Definition - What does T-1 Carrier mean?
A T-1 carrier is a dedicated telephone connection or a time-division-multiplexed digital transmission service that supports a data rate of 1.544 Mbps. A T-1 line generally includes 24 separate channels, each of which is able to support 64 Kbps. Every 64 Kbps channel is often customized to transport voice or data traffic. The majority of telephone companies only allow the purchase of a few of the individual channels, referred to as fractional T-1 access.
The T-carrier systems are totally digital and use time-division multiplexing (TDM) and pulse code modulation (PCM). The original T carrier system was developed by Bell Labs in the early 1960s.

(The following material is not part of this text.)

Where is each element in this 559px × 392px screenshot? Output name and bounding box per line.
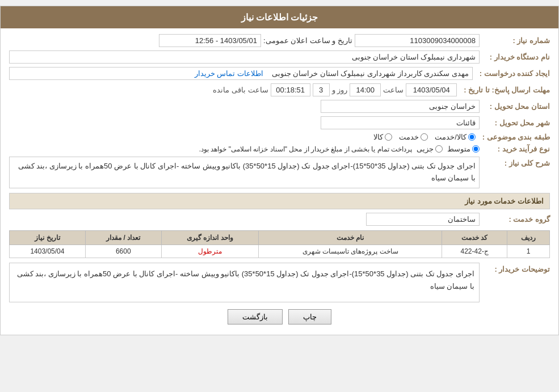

Techopedia explains T-1 Carrier
T-1 is the method that is conventionally used by the telephone companies for transporting digitized telephone communication among central offices. Since the 1960s, a single T-1 channel was able to carry 24 high-quality voice conversations. Because T-1 is fully digital, it eradicates the chance of crosstalk, which is typical among analog carrier networks where the copper pairs tend to pick up transmissions from neighboring pairs.
A T-1 physically includes two twisted pairs of copper wire. The pairs use a full-duplex configuration in which one pair sends information while the other receives information.
There are two main framing standards used by a T-1 carrier line:
- D4 framing is the main framing standard, which was primarily used in combination with T1 networks.
- Another framing method used in T-1 is the relatively new Extended Super Frame (ESF). ESF makes use of fewer framing bits compared to D4 and offers the best way of obtaining performance data from T-1.